Work instructions => Your answer must be the records below, repeated exactly, with every picture left out.

Records for the exercise =>
· · · ·

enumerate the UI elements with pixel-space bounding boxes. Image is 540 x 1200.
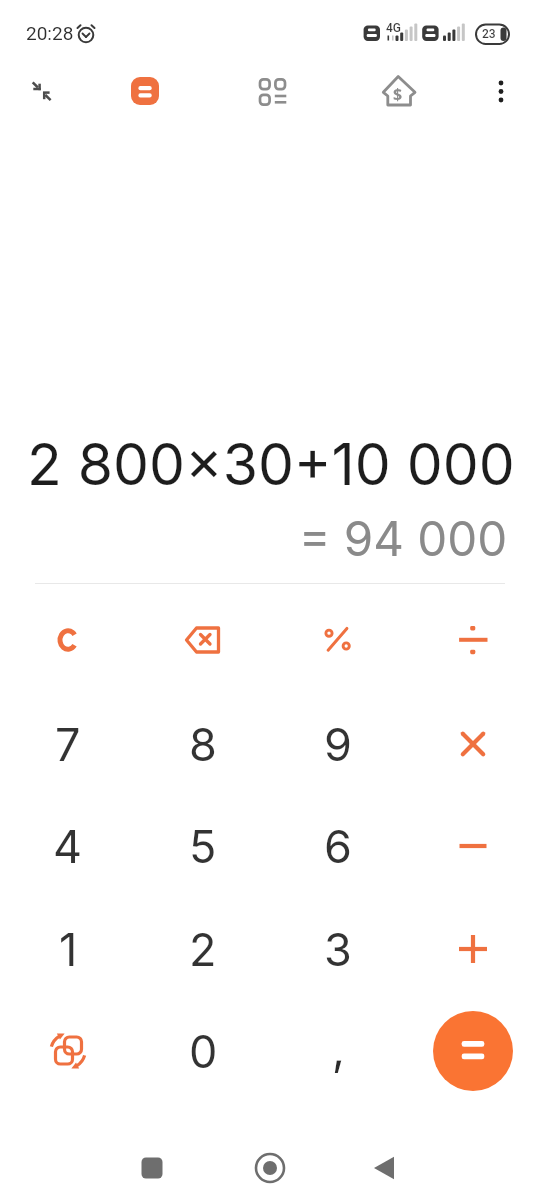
- button[interactable]: 4: [11, 800, 125, 892]
- button[interactable]: 8: [146, 698, 260, 790]
- button[interactable]: [131, 77, 159, 105]
- button[interactable]: [433, 1011, 513, 1091]
- staticText: 4: [53, 819, 83, 873]
- staticText: 0: [189, 1024, 218, 1078]
- button[interactable]: 6: [281, 800, 395, 892]
- staticText: 4G: [386, 21, 401, 35]
- button[interactable]: [11, 594, 125, 686]
- button[interactable]: 1: [11, 903, 125, 995]
- button[interactable]: $: [379, 72, 419, 112]
- staticText: = 94 000: [299, 510, 508, 567]
- button[interactable]: [252, 1150, 288, 1186]
- staticText: ,: [332, 1021, 345, 1075]
- button[interactable]: 3: [281, 903, 395, 995]
- staticText: 7: [55, 717, 81, 771]
- staticText: 6: [324, 819, 352, 873]
- button[interactable]: [487, 75, 515, 109]
- button[interactable]: [416, 800, 530, 892]
- button[interactable]: [134, 1150, 170, 1186]
- button[interactable]: 0: [146, 1005, 260, 1097]
- button[interactable]: [281, 594, 395, 686]
- button[interactable]: [416, 903, 530, 995]
- button[interactable]: [11, 1005, 125, 1097]
- button[interactable]: 9: [281, 698, 395, 790]
- button[interactable]: ,: [281, 1005, 395, 1097]
- staticText: 8: [189, 717, 217, 771]
- button[interactable]: [24, 73, 60, 109]
- button[interactable]: 7: [11, 698, 125, 790]
- staticText: $: [393, 83, 403, 105]
- button[interactable]: [146, 594, 260, 686]
- staticText: 1: [59, 922, 78, 976]
- button[interactable]: [256, 75, 290, 109]
- staticText: 5: [189, 819, 217, 873]
- staticText: 2 800×30+10 000: [27, 430, 515, 499]
- button[interactable]: [416, 594, 530, 686]
- button[interactable]: 2: [146, 903, 260, 995]
- staticText: 9: [324, 717, 352, 771]
- button[interactable]: 5: [146, 800, 260, 892]
- button[interactable]: [416, 698, 530, 790]
- staticText: 20:28: [26, 22, 74, 44]
- button[interactable]: [366, 1150, 402, 1186]
- staticText: 2: [189, 922, 217, 976]
- staticText: 3: [324, 922, 352, 976]
- staticText: 23: [482, 27, 496, 41]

· · · ·

Answer box =>
enumerate the UI elements with pixel-space bounding boxes. Image is 540 x 1200.
- button[interactable]: 4: [11, 800, 125, 892]
- button[interactable]: 8: [146, 698, 260, 790]
- button[interactable]: [131, 77, 159, 105]
- button[interactable]: [433, 1011, 513, 1091]
- staticText: 4: [53, 819, 83, 873]
- staticText: 0: [189, 1024, 218, 1078]
- button[interactable]: 6: [281, 800, 395, 892]
- staticText: 4G: [386, 21, 401, 35]
- button[interactable]: [11, 594, 125, 686]
- button[interactable]: 1: [11, 903, 125, 995]
- button[interactable]: $: [379, 72, 419, 112]
- staticText: = 94 000: [299, 510, 508, 567]
- button[interactable]: [252, 1150, 288, 1186]
- staticText: ,: [332, 1021, 345, 1075]
- button[interactable]: 3: [281, 903, 395, 995]
- staticText: 7: [55, 717, 81, 771]
- staticText: 6: [324, 819, 352, 873]
- button[interactable]: [487, 75, 515, 109]
- button[interactable]: [416, 800, 530, 892]
- button[interactable]: [134, 1150, 170, 1186]
- button[interactable]: 0: [146, 1005, 260, 1097]
- button[interactable]: [281, 594, 395, 686]
- button[interactable]: [416, 903, 530, 995]
- button[interactable]: [11, 1005, 125, 1097]
- button[interactable]: 9: [281, 698, 395, 790]
- button[interactable]: ,: [281, 1005, 395, 1097]
- staticText: 8: [189, 717, 217, 771]
- button[interactable]: [24, 73, 60, 109]
- button[interactable]: 7: [11, 698, 125, 790]
- staticText: $: [393, 83, 403, 105]
- button[interactable]: [146, 594, 260, 686]
- staticText: 1: [59, 922, 78, 976]
- button[interactable]: [256, 75, 290, 109]
- staticText: 5: [189, 819, 217, 873]
- staticText: 2 800×30+10 000: [27, 430, 515, 499]
- button[interactable]: [416, 594, 530, 686]
- button[interactable]: 2: [146, 903, 260, 995]
- staticText: 9: [324, 717, 352, 771]
- button[interactable]: 5: [146, 800, 260, 892]
- button[interactable]: [416, 698, 530, 790]
- staticText: 20:28: [26, 22, 74, 44]
- button[interactable]: [366, 1150, 402, 1186]
- staticText: 2: [189, 922, 217, 976]
- staticText: 3: [324, 922, 352, 976]
- staticText: 23: [482, 27, 496, 41]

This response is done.